Again, kind of, but not really. The key to building sustainable strength without injury is giving your tissues enough time to recover and adapt, as you incrementally challenge them by adding load. Beyond that, this is assuming that your movement patterns are already pretty good.
If you want to build lots of strength, but have underlying mobility issues or compensatory movement patterns, then you would need to address those issues before loading up a joint where it might be vulnerable or else it may lead to some issues later down the line.
Fine, so you can’t fast track weight loss or strength without some sort of potential (and largely avoidable consequences), but what about higher impact work like running or cardio? You can just go for that, yes?
To my point of body autonomy, you can do whatever you want, but I personally wouldn’t recommend it. Before you start running or jumping, you may want to consider if you have the lower leg strength to control the repetitive forces that will go through your joints during those activities, which unless you’ve been actively working on it, the answer is most likely that no, you don’t.
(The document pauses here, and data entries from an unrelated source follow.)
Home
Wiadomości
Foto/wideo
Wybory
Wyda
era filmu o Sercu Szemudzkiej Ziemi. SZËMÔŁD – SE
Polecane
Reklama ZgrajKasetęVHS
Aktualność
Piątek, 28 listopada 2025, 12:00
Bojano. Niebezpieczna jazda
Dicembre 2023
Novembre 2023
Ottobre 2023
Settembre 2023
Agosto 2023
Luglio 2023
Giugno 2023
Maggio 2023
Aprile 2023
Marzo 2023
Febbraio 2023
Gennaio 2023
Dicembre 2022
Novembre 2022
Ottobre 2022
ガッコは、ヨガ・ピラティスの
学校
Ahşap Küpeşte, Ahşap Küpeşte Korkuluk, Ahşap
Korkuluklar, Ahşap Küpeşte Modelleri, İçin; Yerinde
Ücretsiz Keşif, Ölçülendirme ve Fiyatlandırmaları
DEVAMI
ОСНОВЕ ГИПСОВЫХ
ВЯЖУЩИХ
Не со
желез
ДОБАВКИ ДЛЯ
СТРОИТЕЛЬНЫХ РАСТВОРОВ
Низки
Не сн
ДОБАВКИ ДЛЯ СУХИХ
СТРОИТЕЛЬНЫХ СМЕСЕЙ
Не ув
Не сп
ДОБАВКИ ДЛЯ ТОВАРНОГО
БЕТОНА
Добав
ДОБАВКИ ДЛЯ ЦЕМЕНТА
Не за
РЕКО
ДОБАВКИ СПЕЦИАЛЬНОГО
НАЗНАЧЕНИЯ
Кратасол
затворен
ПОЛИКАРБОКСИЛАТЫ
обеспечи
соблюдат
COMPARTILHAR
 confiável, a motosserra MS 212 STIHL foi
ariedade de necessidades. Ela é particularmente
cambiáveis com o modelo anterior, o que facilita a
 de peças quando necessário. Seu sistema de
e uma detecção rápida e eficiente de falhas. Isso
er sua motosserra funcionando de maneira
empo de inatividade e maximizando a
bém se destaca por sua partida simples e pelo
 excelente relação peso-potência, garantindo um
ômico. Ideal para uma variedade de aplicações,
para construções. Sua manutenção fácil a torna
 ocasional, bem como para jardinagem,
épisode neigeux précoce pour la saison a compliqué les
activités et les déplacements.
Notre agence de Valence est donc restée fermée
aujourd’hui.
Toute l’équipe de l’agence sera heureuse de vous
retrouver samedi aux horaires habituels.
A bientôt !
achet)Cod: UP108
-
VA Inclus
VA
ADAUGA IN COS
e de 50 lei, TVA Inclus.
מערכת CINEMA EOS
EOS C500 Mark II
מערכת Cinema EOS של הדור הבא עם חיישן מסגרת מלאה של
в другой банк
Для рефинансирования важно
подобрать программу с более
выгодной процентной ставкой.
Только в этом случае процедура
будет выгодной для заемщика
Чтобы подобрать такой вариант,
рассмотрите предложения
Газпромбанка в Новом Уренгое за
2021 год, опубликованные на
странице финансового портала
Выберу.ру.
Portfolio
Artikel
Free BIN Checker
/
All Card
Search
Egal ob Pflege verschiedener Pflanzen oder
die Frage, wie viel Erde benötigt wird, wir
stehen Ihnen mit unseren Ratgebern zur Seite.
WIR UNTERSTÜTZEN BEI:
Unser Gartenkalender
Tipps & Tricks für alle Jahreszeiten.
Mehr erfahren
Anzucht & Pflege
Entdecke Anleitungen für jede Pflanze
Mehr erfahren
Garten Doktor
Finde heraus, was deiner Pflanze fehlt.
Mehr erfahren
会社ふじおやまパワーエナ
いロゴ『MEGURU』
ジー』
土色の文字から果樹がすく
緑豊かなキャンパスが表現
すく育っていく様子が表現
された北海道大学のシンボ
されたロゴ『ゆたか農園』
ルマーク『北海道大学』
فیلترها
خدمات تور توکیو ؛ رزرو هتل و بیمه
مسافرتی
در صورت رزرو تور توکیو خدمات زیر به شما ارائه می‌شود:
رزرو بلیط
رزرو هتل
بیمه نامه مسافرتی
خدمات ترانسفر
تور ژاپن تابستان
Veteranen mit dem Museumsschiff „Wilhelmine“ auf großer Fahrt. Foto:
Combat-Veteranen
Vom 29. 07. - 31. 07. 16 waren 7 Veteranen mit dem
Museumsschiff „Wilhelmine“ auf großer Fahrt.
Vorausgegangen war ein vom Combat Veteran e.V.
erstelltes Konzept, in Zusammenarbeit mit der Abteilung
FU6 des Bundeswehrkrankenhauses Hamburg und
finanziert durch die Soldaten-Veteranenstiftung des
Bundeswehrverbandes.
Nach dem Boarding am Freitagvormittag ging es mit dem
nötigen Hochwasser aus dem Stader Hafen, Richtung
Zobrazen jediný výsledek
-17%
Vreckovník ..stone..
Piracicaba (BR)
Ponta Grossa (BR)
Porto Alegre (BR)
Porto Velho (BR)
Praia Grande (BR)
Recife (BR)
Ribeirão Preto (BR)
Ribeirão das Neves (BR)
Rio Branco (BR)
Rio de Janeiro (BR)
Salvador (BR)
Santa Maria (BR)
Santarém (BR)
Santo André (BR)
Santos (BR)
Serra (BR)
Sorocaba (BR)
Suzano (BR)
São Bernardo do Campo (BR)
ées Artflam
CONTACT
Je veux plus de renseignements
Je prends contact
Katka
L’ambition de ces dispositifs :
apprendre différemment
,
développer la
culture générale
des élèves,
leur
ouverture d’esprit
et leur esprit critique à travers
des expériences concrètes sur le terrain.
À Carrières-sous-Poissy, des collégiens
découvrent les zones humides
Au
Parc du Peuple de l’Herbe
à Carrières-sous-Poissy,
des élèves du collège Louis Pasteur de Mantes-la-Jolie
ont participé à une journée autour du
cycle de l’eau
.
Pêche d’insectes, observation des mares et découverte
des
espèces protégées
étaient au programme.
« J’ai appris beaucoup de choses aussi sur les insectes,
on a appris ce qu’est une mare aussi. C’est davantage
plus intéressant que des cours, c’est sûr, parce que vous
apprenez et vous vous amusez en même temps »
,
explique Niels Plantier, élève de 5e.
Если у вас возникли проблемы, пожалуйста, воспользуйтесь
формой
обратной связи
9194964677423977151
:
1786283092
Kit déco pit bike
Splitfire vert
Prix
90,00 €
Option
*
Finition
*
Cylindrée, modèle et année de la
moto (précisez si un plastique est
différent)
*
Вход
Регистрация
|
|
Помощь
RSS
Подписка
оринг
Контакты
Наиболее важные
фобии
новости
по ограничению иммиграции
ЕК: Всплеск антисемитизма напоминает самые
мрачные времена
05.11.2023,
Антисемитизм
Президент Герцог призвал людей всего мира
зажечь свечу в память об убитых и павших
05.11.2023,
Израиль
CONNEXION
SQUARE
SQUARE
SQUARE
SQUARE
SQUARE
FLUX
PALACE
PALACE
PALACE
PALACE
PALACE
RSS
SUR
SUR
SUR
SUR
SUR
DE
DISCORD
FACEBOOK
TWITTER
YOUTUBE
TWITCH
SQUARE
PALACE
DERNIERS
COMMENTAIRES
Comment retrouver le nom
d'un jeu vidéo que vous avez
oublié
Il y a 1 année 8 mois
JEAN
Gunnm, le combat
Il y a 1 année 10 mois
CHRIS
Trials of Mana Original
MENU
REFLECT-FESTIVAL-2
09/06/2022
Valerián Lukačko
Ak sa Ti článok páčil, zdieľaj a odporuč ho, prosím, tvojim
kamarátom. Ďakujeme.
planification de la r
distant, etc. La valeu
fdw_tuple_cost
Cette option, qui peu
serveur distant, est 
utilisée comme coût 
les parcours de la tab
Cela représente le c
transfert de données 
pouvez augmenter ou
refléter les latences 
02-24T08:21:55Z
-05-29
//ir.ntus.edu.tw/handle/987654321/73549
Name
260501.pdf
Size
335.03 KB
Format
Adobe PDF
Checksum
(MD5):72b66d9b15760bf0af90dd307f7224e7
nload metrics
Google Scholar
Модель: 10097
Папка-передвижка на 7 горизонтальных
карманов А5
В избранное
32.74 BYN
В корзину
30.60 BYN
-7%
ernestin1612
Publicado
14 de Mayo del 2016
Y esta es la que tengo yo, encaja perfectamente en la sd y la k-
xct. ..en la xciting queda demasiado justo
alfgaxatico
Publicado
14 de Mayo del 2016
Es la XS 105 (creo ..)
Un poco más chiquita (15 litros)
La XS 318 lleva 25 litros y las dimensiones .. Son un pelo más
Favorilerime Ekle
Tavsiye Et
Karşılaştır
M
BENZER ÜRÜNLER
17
However, let’s assume that you do. If so, are you gradually increasing the amount of time spent running or jumping, so your muscles and tendons have time to adapt to what you are doing? Because here’s a little known fact, your muscles and connective tissue may adapt slower than your cardiovascular system.
I want to be clear. I don’t say this to Debbie Downer you.
Rather, I think it’s helpful to understand why the hard and fast approach is so problematic.
The reality is that these things take time, so a low-bar-phone-it-in workout that you do just twice a week may get you far superior results than making diet and exercise your ride or die. Keep showing up a little bit on a consistent basis and in the LONG run, you may be surprised by how much you have accomplished.
Finally, and I know it’s HARD, but try not to compare what you are doing to someone else’s pace. The more important thing to consider is if your current pace is sustainable for YOU?
So to return to my original premise. If you have been feeling guilt about not doing enough, is it that you aren’t doing enough or are you actually working smart? So many of the people I talk to and work with feel defeated, because they don’t feel like they did enough or they don’t feel like they are fit enough to even try Pilates, take a fitness class, or start strength training OR they’re doing everything right, BUT they don’t feel like they are progressing fast enough.
So in case you need to hear this.
Everyone has a starting point. If you are just getting started on something, there is no shame in yours.
All of this stuff takes time, so if things are moving slowly, you’re probably doing great!
Change is slow anyways, so progressing slowly is not mediocre. It’s smart AF.
And if you need to take a break, that’s okay! Have a low bar. Quit trying to high jump your diet or fitness. You can’t get anything done that fast anyways.